START Supplied data
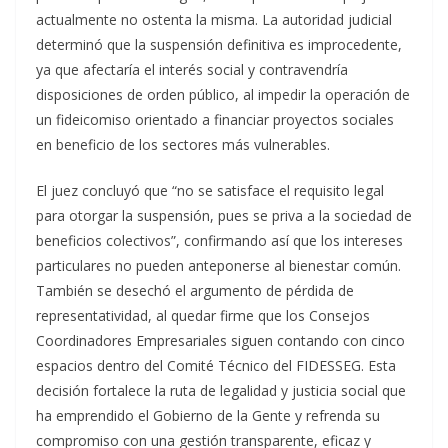
actualmente no ostenta la misma. La autoridad judicial
determinó que la suspensión definitiva es improcedente,
ya que afectaría el interés social y contravendría
disposiciones de orden público, al impedir la operación de
un fideicomiso orientado a financiar proyectos sociales
en beneficio de los sectores más vulnerables.
El juez concluyó que “no se satisface el requisito legal
para otorgar la suspensión, pues se priva a la sociedad de
beneficios colectivos”, confirmando así que los intereses
particulares no pueden anteponerse al bienestar común.
También se desechó el argumento de pérdida de
representatividad, al quedar firme que los Consejos
Coordinadores Empresariales siguen contando con cinco
espacios dentro del Comité Técnico del FIDESSEG. Esta
decisión fortalece la ruta de legalidad y justicia social que
ha emprendido el Gobierno de la Gente y refrenda su
compromiso con una gestión transparente, eficaz y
END Supplied data
Action item: The response consists of the lines above that contain "suspensión".

Exercise solution:
determinó que la suspensión definitiva es improcedente,
para otorgar la suspensión, pues se priva a la sociedad de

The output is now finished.